Consequently, in the system anticipated to be used in California, the
marginal supplier will set the price for the entire system.
Entry into an electricity market can occur through the construction
of a new power plant or the construction of new transmission capacity,
which would enable distant electricity producers to compete more
effectively. However, the time required for obtaining regulatory
approval and for construction prevents either type of entry from
quickly correcting anticompetitive behavior.
IV. Threat to Competition
A. Raising Rivals' Costs
Navajo Generating Station (Navajo) is a 2,250-megawatt coal-fired
power plant located in the north-central section of Arizona. Navajo is
supplied exclusively from Peabody's Kayenta mine via an 80-mile
dedicated rail line. Mohave Generating Station (Mohave) is a 1,580-
megawatt coal-fired power plant located in southern Nevada. Mohave is
supplied exclusively from Peabody's Black Mesa Mine through a 275-mile
coal slurry pipeline. Long-term contracts govern the terms on which
Peabody supplies Navajo and Mohave.
Navajo and Mohave are absolutely dependent upon the Kayenta and
Black Mesa coal mines for their fuel supply because of their extreme
isolation relative to rail lines and other coal mines.

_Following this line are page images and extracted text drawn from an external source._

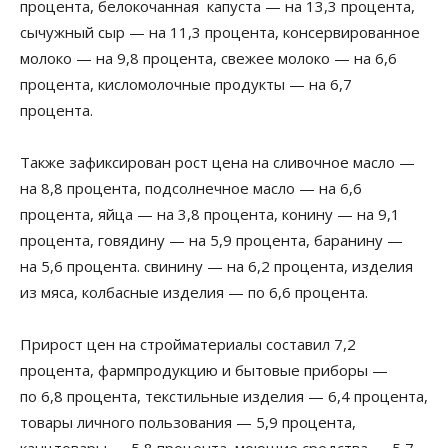
процента, белокочанная капуста — на 13,3 процента,
сычужный сыр — на 11,3 процента, консервированное
молоко — на 9,8 процента, свежее молоко — на 6,6
процента, кисломолочные продукты — на 6,7
процента.
Также зафиксирован рост цена на сливочное масло —
на 8,8 процента, подсолнечное масло — на 6,6
процента, яйца — на 3,8 процента, конину — на 9,1
процента, говядину — на 5,9 процента, баранину —
на 5,6 процента. свинину — на 6,2 процента, изделия
из мяса, колбасные изделия — по 6,6 процента.
Прирост цен на стройматериалы составил 7,2
процента, фармпродукцию и бытовые приборы —
по 6,8 процента, текстильные изделия — 6,4 процента,
товары личного пользования — 5,9 процента,
канцтовары — 5,8 процента, моющие средства — 5,7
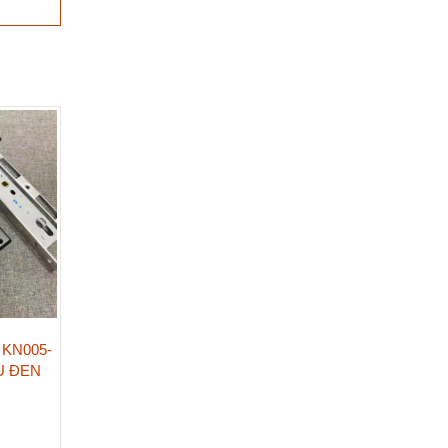
KN005-
U ĐEN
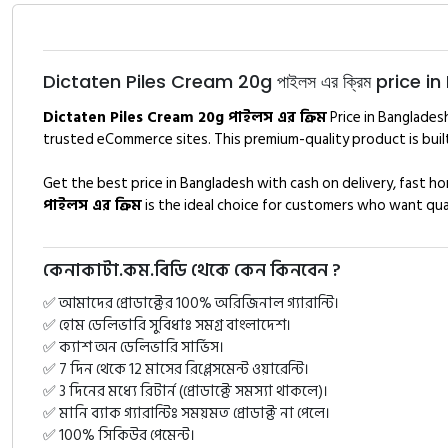
Dictaten Piles Cream 20g পাইলস এর ক্রিম price 
Dictaten Piles Cream 20g পাইলস এর ক্রিম
Price in Bangladesh
trusted eCommerce sites. This premium-quality product is built
Get the best price in Bangladesh with cash on delivery, fast 
পাইলস এর ক্রিম
is the ideal choice for customers who want quality
কেনাকাটা.কম.বিডি থেকে কেন কিনবেন ?
✅ আমাদের প্রোডাক্টের 100% অরিজিনাল গ্যারান্টি।
✅ হোম ডেলিভারি সুবিধাঃ সমগ্র বাংলাদেশ।
✅ ক্যাশ অন ডেলিভারি সার্ভিস।
✅ 7 দিন থেকে 12 মাসের রিপ্লেসমেন্ট ওয়ারেন্টি।
✅ 3 দিনের মধ্যে রিটার্ন (প্রোডাক্টে সমস্যা থাকলে)।
✅ মানি ব্যাক গ্যারান্টিঃ সময়মত প্রোডাক্ট না পেলে।
✅ 100% সিকিউর পেমেন্ট।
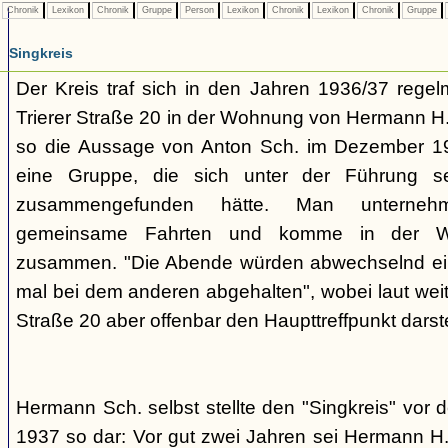
Chronik
Lexikon
Chronik
Gruppe
Person
Lexikon
Chronik
Lexikon
Chronik
Gruppe
Singkreis
Der Kreis traf sich in den Jahren 1936/37 rege
Trierer Straße 20 in der Wohnung von Hermann H. 
so die Aussage von Anton Sch. im Dezember 1
eine Gruppe, die sich unter der Führung s
zusammengefunden hätte. Man unterne
gemeinsame Fahrten und komme in der W
zusammen. "Die Abende würden abwechselnd einm
mal bei dem anderen abgehalten", wobei laut weit
Straße 20 aber offenbar den Haupttreffpunkt darste
Hermann Sch. selbst stellte den "Singkreis" vor
1937 so dar: Vor gut zwei Jahren sei Hermann H.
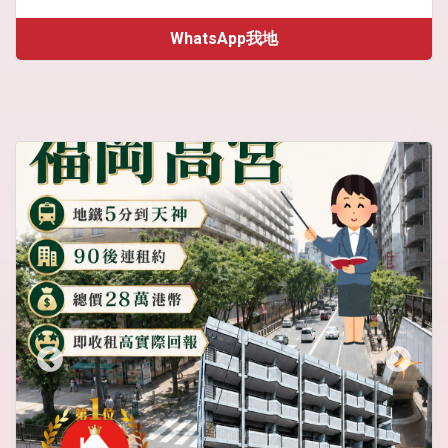
WhatsApp我地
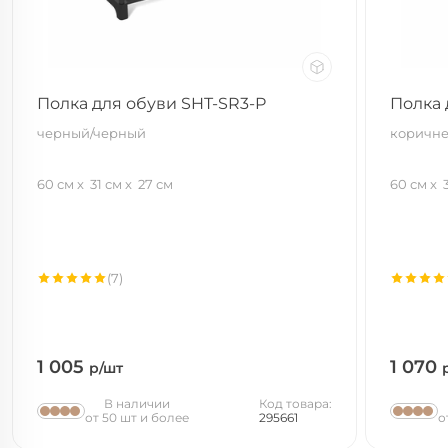
Полка для обуви SHT-SR3-P
Полка 
черный/черный
коричн
60 см
31 см
27 см
60 см
(7)
1 005
1 070
р/шт
В наличии
Код товара:
от 50 шт и более
295661
о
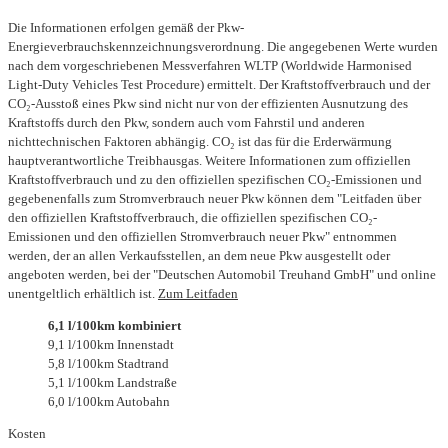
Die Informationen erfolgen gemäß der Pkw-
Energieverbrauchskennzeichnungsverordnung. Die angegebenen Werte wurden
nach dem vorgeschriebenen Messverfahren WLTP (Worldwide Harmonised
Light-Duty Vehicles Test Procedure) ermittelt. Der Kraftstoffverbrauch und der
CO₂-Ausstoß eines Pkw sind nicht nur von der effizienten Ausnutzung des
Kraftstoffs durch den Pkw, sondern auch vom Fahrstil und anderen
nichttechnischen Faktoren abhängig. CO₂ ist das für die Erderwärmung
hauptverantwortliche Treibhausgas. Weitere Informationen zum offiziellen
Kraftstoffverbrauch und zu den offiziellen spezifischen CO₂-Emissionen und
gegebenenfalls zum Stromverbrauch neuer Pkw können dem "Leitfaden über
den offiziellen Kraftstoffverbrauch, die offiziellen spezifischen CO₂-
Emissionen und den offiziellen Stromverbrauch neuer Pkw" entnommen
werden, der an allen Verkaufsstellen, an dem neue Pkw ausgestellt oder
angeboten werden, bei der "Deutschen Automobil Treuhand GmbH" und online
unentgeltlich erhältlich ist.
Zum Leitfaden
6,1 l/100km kombiniert
9,1 l/100km Innenstadt
5,8 l/100km Stadtrand
5,1 l/100km Landstraße
6,0 l/100km Autobahn
Kosten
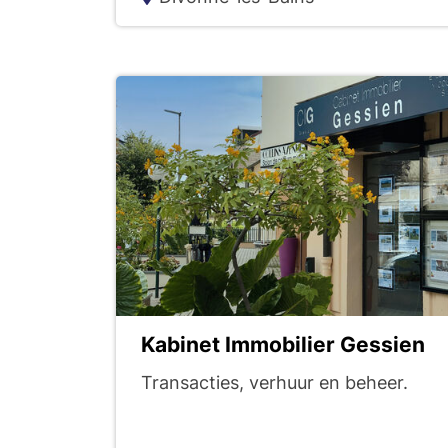
l
a
r
e
c
h
Kabinet Immobilier Gessien
e
Transacties, verhuur en beheer.
r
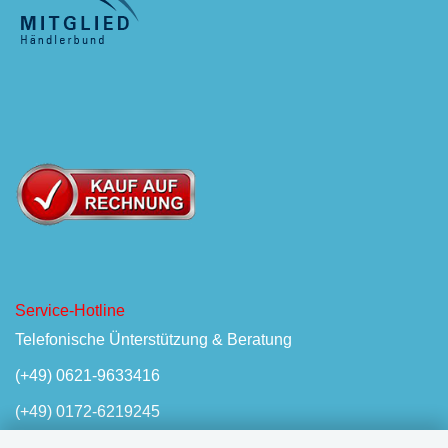
Service-Hotline
Telefonische Ünterstützung & Beratung
(+49) 0621-9633416
(+49) 0172-6219245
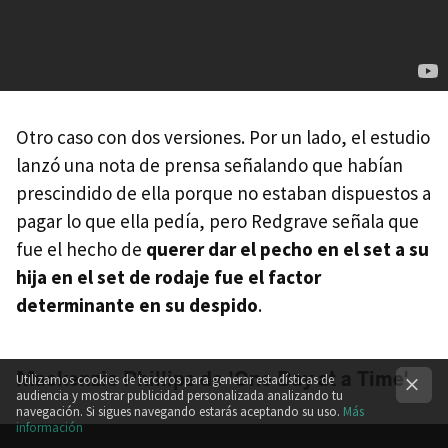
Otro caso con dos versiones. Por un lado, el estudio
lanzó una nota de prensa señalando que habían
prescindido de ella porque no estaban dispuestos a
pagar lo que ella pedía, pero Redgrave señala que
fue el hecho de
querer dar el pecho en el set a su
hija en el set de rodaje fue el factor
determinante en su despido
.
Mackenzie Phillips de 'One Day at a Time'
Utilizamos cookies de terceros para generar estadísticas de
audiencia y mostrar publicidad personalizada analizando tu
navegación. Si sigues navegando estarás aceptando su uso.
Más
información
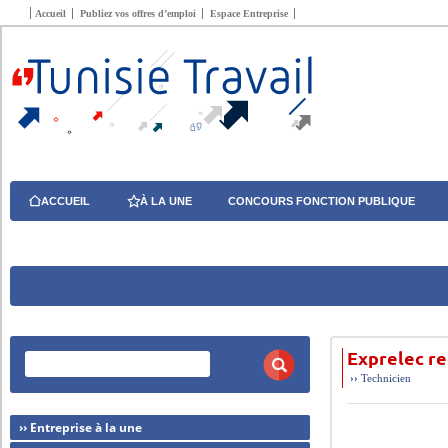
Accueil
Publiez vos offres d’emploi
Espace Entreprise
ACCUEIL
À LA UNE
CONCOURS FONCTION PUBLIQUE
Exprelec re
››
Technicien
›› Entreprise à la une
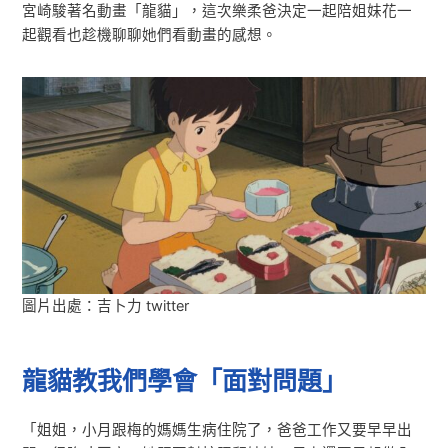
宮崎駿著名動畫「龍貓」，這次樂柔爸決定一起陪姐妹花一
起觀看也趁機聊聊她們看動畫的感想。
圖片出處：吉卜力 twitter
龍貓教我們學會「面對問題」
「姐姐，小月跟梅的媽媽生病住院了，爸爸工作又要早早出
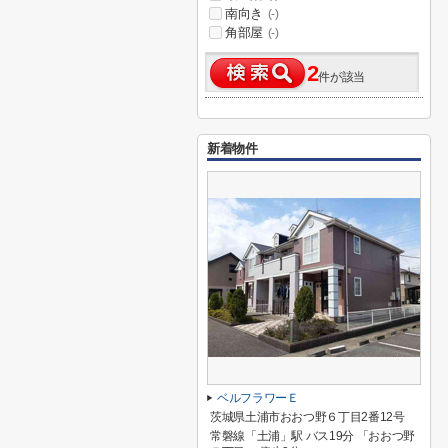
南向き
(-)
角部屋
(-)
2
件が該当
新着物件
ベルフラワーＥ
茨城県土浦市おおつ野６丁目2番12号
常磐線「土浦」駅 バス19分 「おおつ野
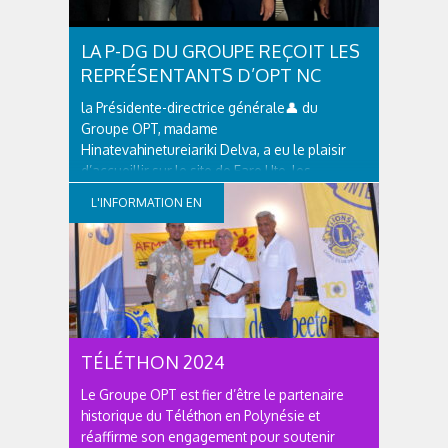
LA P-DG DU GROUPE REÇOIT LES
REPRÉSENTANTS D’OPT NC
la Présidente-directrice générale👤 du
Groupe OPT, madame
Hinatevahinetureiariki Delva, a eu le plaisir
d’accueillir sur le site de Fare Ute, les
dirigeants de l’ OPT Nouvelle-Calédonie : le
L'INFORMATION EN
président du conseil d'administration,
monsieur Yoann LECOURIEUX et le directeur
CONTINUE
des...
TÉLÉTHON 2024
Le Groupe OPT est fier d’être le partenaire
historique du Téléthon en Polynésie et
réaffirme son engagement pour soutenir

There are no
other economic sources of fuel, coal or otherwise, for these two large
power plants.
PacifiCorp owns roughly 9,000 megawatts capacity in the Western
Systems Coordinating Council (WSCC), an organization of electric
utilities and power marketers organized to improve the reliability of
power transmission and delivery in the western United States and parts
of southwestern Canada and northwestern Mexico. The WSCC represents a
geographic market since transmission constraints severely limit
imports. The WSCC represents a geographic market since transmission
constraints severely limit imports. Sub-regions within the WSCC may
also represent geographic markets, at certain times, given that the
transmission capacity connecting subregions is limited and may be
inadequate to balance supply and demand across the subregions.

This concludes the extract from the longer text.